Datar Cancer Genetics has secured breakthrough device designation from the US Food and Drug Administration (FDA) for its blood test to identify early-stage prostate cancer.

The test holds the capacity to detect individuals who are expected to harbour cancer in the prostate and helps in clinical decision making to identify the need to undergo a biopsy for confirmatory diagnosis.
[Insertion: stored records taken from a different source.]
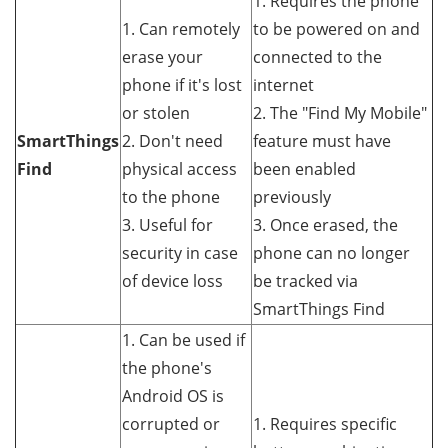
1. Requires the phone
1. Can remotely
to be powered on and
erase your
connected to the
phone if it's lost
internet
or stolen
2. The "Find My Mobile"
SmartThings
2. Don't need
feature must have
Find
physical access
been enabled
to the phone
previously
3. Useful for
3. Once erased, the
security in case
phone can no longer
of device loss
be tracked via
SmartThings Find
1. Can be used if
the phone's
Android OS is
corrupted or
1. Requires specific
According to the company, studies have demonstrated that the test can identify early-stage prostate cancer with high accuracy without any false positives.

Datar Cancer Genetics executive director Dr Vineet Datta said: “The breakthrough device designation is a recognition of the potential benefits of test in the clinical setting as it can help reduce the number of biopsies among individuals with benign conditions of the prostate and it can also improve detection rates among those who do have prostate cancer.

“With our proprietary CTC-enrichment and detection technology, there is virtually no risk of false positives among individuals who do not have prostate cancer.”

The test, which uses 5ml blood, is indicated for males aged between 55 years and 69 years with serum PSA of 3 ng/mL or higher.

In addition, Datar Cancer’s test is said to be based on the detection of prostate adenocarcinoma specific circulating tumour cells (CTCs) in the blood.

Earlier, the company secured CE mark approval for the test. It is now available as Trublood-Prostate test in the European Union region.

In November last year, the company also secured breakthrough device status from the US regulator for its blood-based test to detect early-stage breast cancer.

Using a proprietary technology developed by the company, the test detects CTCs specific to breast cancer.